It takes something special to keep a very small business in operation for decades, and two Fort Wayne retailers with that achievement to their credit have shown they didn’t need a big workforce to inspire a lot of customer loyalty.

Gisela Baeuerle, founder of Lampshades Plus at 6218 Covington Road, started planning this month to celebrate 30 years in business late this summer or early this fall. And Keith “Skip” Calvin said he plans to close the Fort Wayne Guitar Exchange at 1517 N. Wells St. this month after 25 years in business.

Their shops are among 512,348 small businesses in the state that comprised 99.4% of its businesses and employed 1.2 million, or 44.9%, of its workforce, according to the Small Business Administration’s 2019 Small Business Profile of Indiana.

The latest SBA data for the state on startups and exits showed 3,490 establishments started up during the third quarter of 2017, creating 12,883 new jobs, while 3,104 establishments exited, resulting in the loss of 13,665 jobs.

Nationally, close to four out of five establishments founded in 2016 survived until 2017. The SBA said about half of all establishments survive five years or longer, but only one-third survive 10 years or longer.

Superior service was the key to beating those odds for both Lampshades Plus and Guitar Exchange, their founders said.

Baeuerle is the only employee at Lampshades Plus, but it has had as many as four employees at a time in the past. She opened the shop after gaining experience working for local operations of Light World from 1969 to 1973 and managing a local Lampshades Unlimited store from 1981 to 1989.

“I try to accommodate the needs of my customers and I stand behind my products because I sell quality items; I don’t sell lamps you would go and buy in a box store,” she said.

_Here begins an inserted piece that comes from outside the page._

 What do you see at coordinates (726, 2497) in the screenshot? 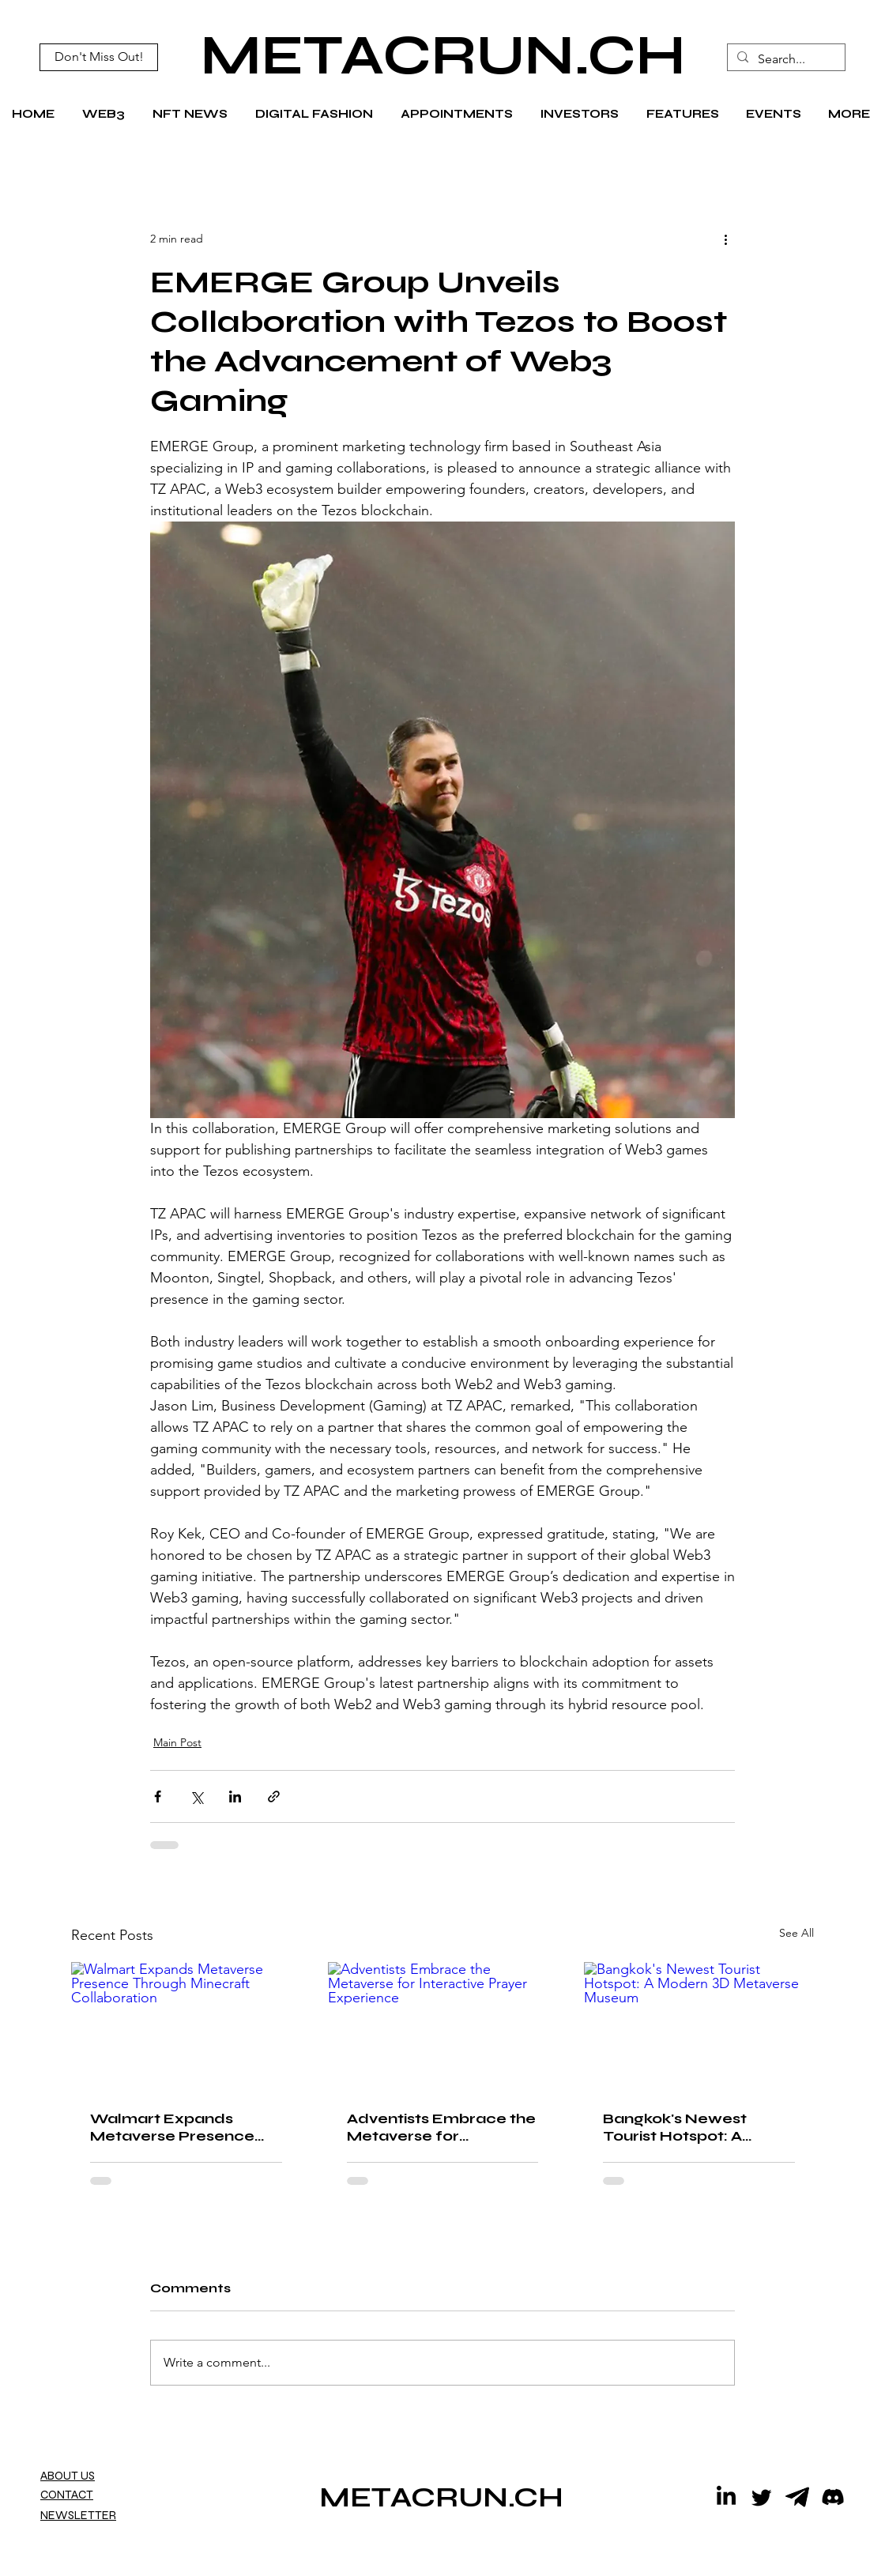 I see `[LinkedIn]` at bounding box center [726, 2497].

“There is a difference between a lamp from Walmart and a lamp you or I would purchase here. I buy the basic lamps I know people still like and try to find lamps that are the latest things and that are unusual,” Baeuerle said.

“There is quite a variety and it has kept me in business,” she said. “When they bring in a lamp for repair it never leaves the premises; it’s always here at the store from the day they leave it until they pick it up.”

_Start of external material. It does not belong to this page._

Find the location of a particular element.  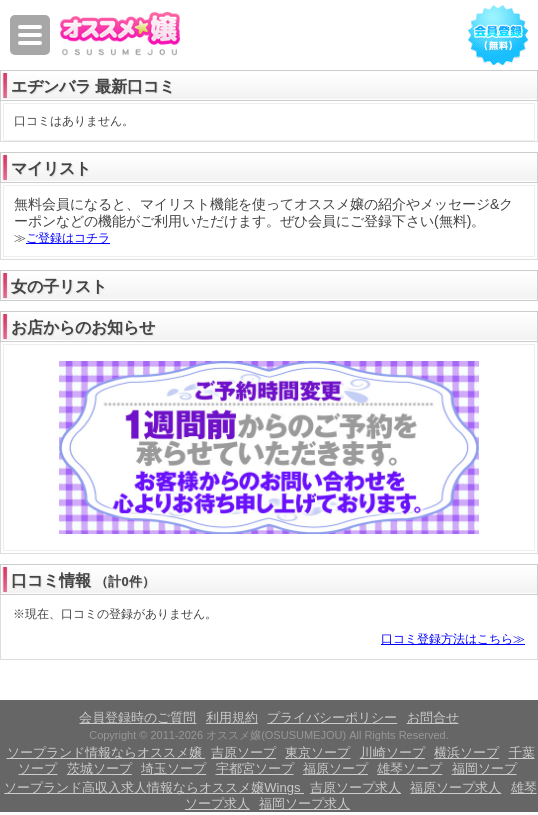 会員登録時のご質問 is located at coordinates (137, 717).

The store sells lamps, lampshades and finials. It also repairs lamps. It can have lampshades re-covered through an arrangement with a factory that does the specialized work, but that typically costs three times the price of a new lampshade.

Many customers replace lampshades about every five years and have shopped at the store for those replacements and their other lighting needs for decades, Baeuerle said.

In addition to appreciating the quality of the inventory she carries, “I think customer service is one of my main things,” she said.

“I have many customers who have been with me for 30 years or at least 20 years, and it’s almost like we have a friendship because of the type of rapport we have with one another,” she said.

“I respect them, and they respect me and when I do the work, they know I will do it correctly. I have many customers who say, ‘I don’t care how many days you’re open, just don’t close.’”

Lampshades Plus is open from 10 a.m. to 6 p.m. Wednesdays through Fridays. Baeuerle is thinking of celebrating 30 years in business with a drawing for something at the store, she said.

Fort Wayne Guitar Exchange buys, sells and repairs guitars in a commercial district of North Wells Street.

“There has been as many as four, but these last several years it’s just been the two of us,” Calvin said of his staff. Around the same time that two employees died, “we moved into a smaller, more central location and just two of us could handle it.

“We had a building out on Clinton Street, but it just ate us alive and really we had to move to survive. It was agonizing. I didn’t want to lose the building; I had invested a lot of money in it.

“But that was ’08, and it really took out a lot of businesses. The economy was terrible, so we found this place that was a little smaller and the area it was in was thriving as well.”

Fort Wayne Guitar Exchange was founded on Calvin’s passion for the instrument. He got into the business gradually by buying and selling them at guitar shows to supplement his musician’s income to expand his personal collection of them.

Through the years, the business had to adjust to a shrinking market as people became busier and musical instruments lost their share of the remaining available leisure time hours to an explosion of digital entertainment and related pursuits such as social media.

Over time, Calvin said he began noticing fewer venues in the area offering live music, which translated into less financial support for its musician community, the shop’s primary patrons. It also faced increasing online competition, he said.

Superior customer service is what kept Fort Wayne Guitar Exchange going in the face of those challenges, Calvin said.

“We’ve always put service first and taken care of our customers. If you took your guitar to bigger shop to get it fixed you would be lucky to get it back in 90 days, and if you play a guitar in a band you need it by the weekend,” he said.

Speedier work for most types of repairs “was the thing we could do, and get it back to the owner,” Calvin said. “We dealt in 95% used stuff too, and with our customer base, most of them like the vintage stuff.”

In recent years it became clear that to remain profitable, the business would have to get larger or smaller, and Calvin said he didn’t see the point of putting in the effort the growth route would require. It now has a closing sale underway.

“The fellow who works with me, I think he’s going to spin off into a guitar repair service, so he’ll still be doing that, just at a different location. That’s where a lot of our profit came from,” Calvin said.

“I probably will continue to sell guitars through the rest of my life but do it in a different manner, going to guitar shows and doing that in a way that will eliminate my overhead,” he said. “I’m 70 years old and … it is time to see what is next.

“Most businesses don’t make it 10 years, and many don’t make it 10 months. I’ve been at it 25 years. I started with just my initial investment and my guitar collection and now I’ve got a bigger guitar collection. And that’s what I wanted to begin with, so I win.”